Towards the development of antistaphylococcal immunotherapy
|PhD ceremony:||Mr D.G.A.M. (Danny) Koedijk|
|When:||June 21, 2017|
|Supervisor:||prof. dr. J.M. (Jan Maarten) van Dijl|
|Co-supervisor:||dr. ing. G. (Girbe) Buist|
|Where:||Academy building RUG|
|Faculty:||Medical Sciences / UMCG|
The World Health Organization predicts that infections caused by antibiotic resistant microbes will be the number one cause of deaths in 2050. Accordingly, methicillin-resistant Staphylococcus aureus (widely known as MRSA), was recently ranked 5th on the “WHO priority pathogens list” as a target for new antimicrobial therapies. Indeed, infections by MRSA are difficult to treat, and therefore new approaches for prevention and treatment of infections caused by this pathogen are urgently needed. Possible alternatives to antibiotics are active and passive immunization approaches, where patients are either vaccinated with the inactivated pathogen or some of the pathogen’s components, or with antibodies from an appropriate donor source.

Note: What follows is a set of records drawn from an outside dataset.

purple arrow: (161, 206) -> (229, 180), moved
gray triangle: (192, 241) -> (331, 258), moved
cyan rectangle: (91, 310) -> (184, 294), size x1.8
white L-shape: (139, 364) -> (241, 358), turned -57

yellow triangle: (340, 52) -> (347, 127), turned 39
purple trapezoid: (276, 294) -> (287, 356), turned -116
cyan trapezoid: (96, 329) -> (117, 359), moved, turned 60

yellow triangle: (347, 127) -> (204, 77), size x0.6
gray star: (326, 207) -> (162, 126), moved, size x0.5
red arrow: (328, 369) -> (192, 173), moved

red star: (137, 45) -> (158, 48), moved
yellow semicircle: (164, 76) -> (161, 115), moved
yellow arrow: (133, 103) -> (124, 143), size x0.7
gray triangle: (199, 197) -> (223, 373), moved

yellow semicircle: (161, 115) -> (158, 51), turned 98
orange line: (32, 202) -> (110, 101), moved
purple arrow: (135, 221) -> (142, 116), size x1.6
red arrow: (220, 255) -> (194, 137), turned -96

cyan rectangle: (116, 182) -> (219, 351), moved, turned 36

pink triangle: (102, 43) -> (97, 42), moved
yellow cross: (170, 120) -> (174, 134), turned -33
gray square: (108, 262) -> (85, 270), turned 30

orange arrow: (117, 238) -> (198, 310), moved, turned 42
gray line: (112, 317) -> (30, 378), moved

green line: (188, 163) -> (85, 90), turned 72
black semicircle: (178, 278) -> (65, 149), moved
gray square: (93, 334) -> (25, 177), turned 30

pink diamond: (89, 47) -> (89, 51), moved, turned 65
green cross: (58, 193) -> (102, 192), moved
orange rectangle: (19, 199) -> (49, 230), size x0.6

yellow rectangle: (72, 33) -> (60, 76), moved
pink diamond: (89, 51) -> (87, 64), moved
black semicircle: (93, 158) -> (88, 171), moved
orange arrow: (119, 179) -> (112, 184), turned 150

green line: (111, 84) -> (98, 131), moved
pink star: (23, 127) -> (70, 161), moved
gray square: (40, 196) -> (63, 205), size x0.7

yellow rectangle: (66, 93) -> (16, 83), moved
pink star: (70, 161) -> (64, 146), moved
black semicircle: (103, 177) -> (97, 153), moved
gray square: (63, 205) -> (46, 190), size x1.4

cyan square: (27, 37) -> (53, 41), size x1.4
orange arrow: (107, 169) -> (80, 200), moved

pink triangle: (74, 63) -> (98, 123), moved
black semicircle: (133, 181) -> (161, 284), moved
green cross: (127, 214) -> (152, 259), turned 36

The present PhD research describes a pipeline that can be applied to develop such active or passive immunization approaches to protect frail individuals against infections by MRSA. Particular attention was attributed to proteins exposed on the surface of MRSA, especially a protein named IsaA. The developed pipeline was used to produce the IsaA protein for active immunization against MRSA, and a monoclonal antibody against IsaA for passive immunization. The results show that active vaccination with pure IsaA is challenging, possibly because the immune system may recognize the wrong end of this protein. However, at least in an animal model, the anti-IsaA antibody gives partial protection against S. aureus infection. Altogether, these results show that the pipeline that was developed to purify MRSA proteins and to raise antibodies against them represents a promising step towards the development of anti-MRSA immunotherapy.